In one voice, they maintained that they neither have any political ambitions, nor any political agenda.
Coming down heavily on Chaduni for even thinking on these lines, the state’s farm leaders distanced themselves from his statement, maintaining that the issue was never discussed during the meetings nor was it ever on the agenda. They, in fact, termed it as “his personal views”.
Notably, Chaduni, in a video message issued on Wednesday, had pointed out that before ‘Mission UP’, farmers should launch a ‘Mission Punjab’ and capture political power so as to present a successful model of governance before the country so that other States can follow suit.
“There is no intention of entering electoral politics by farmer leaders and that the same is never even discussed at the meetings of the core committee nor it was ever on the agenda. It can be his personal views,” said Sanyukt Kisan Morcha leader Dr Darshan Pal, who heads Krantikari Kisan Union Punjab — one of the first organisations to join the protests against farm laws.
“We have no such ambitions and our only agenda is to ensure defeat of BJP in any state wherever elections are due,” he added. Another prominent leader and think-tank of ongoing farmers’ agitation Balbir Singh Rajewal also slammed Chaduni for making an uncalled for statement. “This could be his personal views…I wonder how he can make such a disgusting statement…No decision in this regard has been taken or was ever discussed,” said Rajewal, heading BKU (Rajewal) in Punjab.

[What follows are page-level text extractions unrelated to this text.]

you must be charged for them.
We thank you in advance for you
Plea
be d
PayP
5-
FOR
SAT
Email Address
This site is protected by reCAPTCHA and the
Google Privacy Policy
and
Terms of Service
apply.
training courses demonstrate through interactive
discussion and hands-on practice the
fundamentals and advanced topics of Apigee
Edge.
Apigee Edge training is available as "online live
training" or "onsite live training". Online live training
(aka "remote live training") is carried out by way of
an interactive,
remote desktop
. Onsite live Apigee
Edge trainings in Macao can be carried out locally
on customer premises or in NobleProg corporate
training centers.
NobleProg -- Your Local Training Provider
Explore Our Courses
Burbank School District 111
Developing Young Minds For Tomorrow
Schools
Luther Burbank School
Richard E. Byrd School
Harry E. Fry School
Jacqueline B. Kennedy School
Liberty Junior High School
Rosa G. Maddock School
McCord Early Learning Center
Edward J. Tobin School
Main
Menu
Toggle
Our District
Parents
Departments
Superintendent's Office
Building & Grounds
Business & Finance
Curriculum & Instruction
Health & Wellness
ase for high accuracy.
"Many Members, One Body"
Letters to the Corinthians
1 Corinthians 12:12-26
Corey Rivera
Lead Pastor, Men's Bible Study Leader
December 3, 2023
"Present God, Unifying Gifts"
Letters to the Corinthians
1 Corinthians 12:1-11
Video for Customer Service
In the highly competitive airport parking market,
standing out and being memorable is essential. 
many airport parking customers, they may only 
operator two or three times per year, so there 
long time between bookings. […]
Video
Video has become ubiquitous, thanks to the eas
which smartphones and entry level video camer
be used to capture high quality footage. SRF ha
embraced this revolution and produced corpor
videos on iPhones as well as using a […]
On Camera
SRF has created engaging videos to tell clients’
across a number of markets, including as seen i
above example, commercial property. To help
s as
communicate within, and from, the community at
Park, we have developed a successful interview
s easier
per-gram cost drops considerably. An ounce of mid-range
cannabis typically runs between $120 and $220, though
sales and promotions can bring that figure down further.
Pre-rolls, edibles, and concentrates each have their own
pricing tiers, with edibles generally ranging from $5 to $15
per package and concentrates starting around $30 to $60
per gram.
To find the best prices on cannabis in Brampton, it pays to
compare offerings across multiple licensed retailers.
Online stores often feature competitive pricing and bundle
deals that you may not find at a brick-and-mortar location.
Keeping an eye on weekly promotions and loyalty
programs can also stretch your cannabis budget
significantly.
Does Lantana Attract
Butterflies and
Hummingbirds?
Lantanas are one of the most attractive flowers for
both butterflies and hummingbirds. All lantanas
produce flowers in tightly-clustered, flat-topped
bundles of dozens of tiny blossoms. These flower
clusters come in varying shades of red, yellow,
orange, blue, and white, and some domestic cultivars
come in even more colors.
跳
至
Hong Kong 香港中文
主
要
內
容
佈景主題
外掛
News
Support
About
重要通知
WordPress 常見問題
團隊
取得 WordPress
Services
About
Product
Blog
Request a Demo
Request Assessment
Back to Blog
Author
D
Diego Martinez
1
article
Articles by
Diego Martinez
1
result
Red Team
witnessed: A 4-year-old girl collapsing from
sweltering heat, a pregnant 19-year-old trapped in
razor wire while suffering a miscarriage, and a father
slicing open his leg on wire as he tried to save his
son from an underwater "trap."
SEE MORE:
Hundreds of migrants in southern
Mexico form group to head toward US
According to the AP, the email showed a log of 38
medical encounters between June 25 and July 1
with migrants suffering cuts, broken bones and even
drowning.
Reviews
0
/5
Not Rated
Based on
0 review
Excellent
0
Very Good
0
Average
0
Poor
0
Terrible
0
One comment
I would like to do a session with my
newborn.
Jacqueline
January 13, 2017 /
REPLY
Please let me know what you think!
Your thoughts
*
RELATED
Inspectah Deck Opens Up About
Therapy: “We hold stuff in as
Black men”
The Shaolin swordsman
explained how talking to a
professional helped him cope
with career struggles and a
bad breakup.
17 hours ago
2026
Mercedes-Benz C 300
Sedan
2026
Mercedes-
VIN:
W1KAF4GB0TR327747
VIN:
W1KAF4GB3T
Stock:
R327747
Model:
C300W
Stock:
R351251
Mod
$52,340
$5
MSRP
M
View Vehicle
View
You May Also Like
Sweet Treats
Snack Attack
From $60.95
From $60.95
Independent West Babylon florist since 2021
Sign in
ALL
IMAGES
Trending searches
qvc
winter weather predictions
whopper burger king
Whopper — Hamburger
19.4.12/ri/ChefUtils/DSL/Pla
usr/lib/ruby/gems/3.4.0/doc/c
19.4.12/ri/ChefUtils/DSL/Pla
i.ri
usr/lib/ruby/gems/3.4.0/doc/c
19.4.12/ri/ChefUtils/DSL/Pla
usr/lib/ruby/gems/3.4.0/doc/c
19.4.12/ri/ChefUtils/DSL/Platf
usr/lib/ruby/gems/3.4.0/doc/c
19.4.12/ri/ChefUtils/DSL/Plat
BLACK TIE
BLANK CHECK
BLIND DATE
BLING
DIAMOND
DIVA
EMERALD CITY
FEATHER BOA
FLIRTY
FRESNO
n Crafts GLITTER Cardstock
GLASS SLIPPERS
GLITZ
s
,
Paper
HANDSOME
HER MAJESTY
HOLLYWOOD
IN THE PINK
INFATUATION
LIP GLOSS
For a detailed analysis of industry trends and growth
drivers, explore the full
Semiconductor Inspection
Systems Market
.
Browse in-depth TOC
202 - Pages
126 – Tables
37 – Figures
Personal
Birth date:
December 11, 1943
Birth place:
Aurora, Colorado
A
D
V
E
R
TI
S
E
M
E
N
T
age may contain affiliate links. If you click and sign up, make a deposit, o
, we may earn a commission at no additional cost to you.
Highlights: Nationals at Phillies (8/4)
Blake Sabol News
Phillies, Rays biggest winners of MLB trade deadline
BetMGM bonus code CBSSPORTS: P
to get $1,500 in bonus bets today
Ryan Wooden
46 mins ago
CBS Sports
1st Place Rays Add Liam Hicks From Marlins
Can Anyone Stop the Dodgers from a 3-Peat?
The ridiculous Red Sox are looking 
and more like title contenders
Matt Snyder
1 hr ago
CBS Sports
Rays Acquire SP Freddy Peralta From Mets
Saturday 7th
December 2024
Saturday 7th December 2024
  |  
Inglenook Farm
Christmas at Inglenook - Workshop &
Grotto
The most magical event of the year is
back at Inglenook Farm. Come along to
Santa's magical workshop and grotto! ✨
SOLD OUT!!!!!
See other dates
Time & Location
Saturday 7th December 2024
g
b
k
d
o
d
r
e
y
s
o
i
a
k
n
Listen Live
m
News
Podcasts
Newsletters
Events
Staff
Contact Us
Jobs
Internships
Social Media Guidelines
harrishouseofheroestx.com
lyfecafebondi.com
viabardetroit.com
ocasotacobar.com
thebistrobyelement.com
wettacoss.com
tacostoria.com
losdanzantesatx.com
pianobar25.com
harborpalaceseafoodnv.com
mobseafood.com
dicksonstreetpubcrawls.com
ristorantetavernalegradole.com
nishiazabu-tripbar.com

“There is no such agenda…As of now, Mission Kisan is going on and there is no scope of Mission Punjab. Our only issues are MSP, and repealing agriculture laws. We cannot fight two fights at the same time, instead we should give our 100 percent to the andolan which we are fighting since past seven months now,” said BKU Kadian president Harmeet Singh Kadian.
Maintaining that this could be Chaduni’s personal views, Kadian said that he was an important and prominent leader and a significant part of SKM body. “His statement could be taken up in the SKM meeting…we should continue fighting on the minimum point programme and should not divert our attention,” he added.
BKU Kadian’s national spokesperson Ravneet Brar also added, “For us these farm bills are priority, we cannot afford to diversify our energy on any other issue. We want to be a pressure group and keep fighting for the rights of the farmers and peasants.”
Notably, Punjab’s biggest farmers’ union, BKU Ekta-Ugrahan — having a massive support base in the agriculture belt across Malwa and almost a blind following in at least 20 districts of Southern Punjab, has already made clear its intentions of not entering the electoral politics in Punjab.
A day before, Chaduni had stated that the farmers have been sitting on dharna at the Delhi borders for seven months and even after defeating the BJP in Bengal, farmers’ issues have not been resolved. Similarly, even after routing the BJP in Uttar Pradesh polls, nothing will happen, he had added.
Going by his 29 years of experience in farmers agitations, he had said, “In Haryana, we agitated against Bhajan Lal and threw him out of power but when Bansi Lal did not relent, we fought with him also. But his successor Chautala took advantage of it when in power, he was responsible for firing on seven farmers. But Hooda took advantage of it. In sum, farmers' issues were never resolved by successive governments since we remained apolitical.”
“If we defeat BJP in UP, and we will, will our issues get resolved,” he had questioned adding, “I feel we have a negative approach when we say that we want to rout this government or that and I feel we should think constructively and build an exemplary model of governance for the country to follow”.
“We have 65 percent of electoral strength and show the country how the government should be run. Present candidates cannot do anything because they are slaves of the respective parties which give them tickets and are not committed to issues,” Chaduni had stated on Wednesday.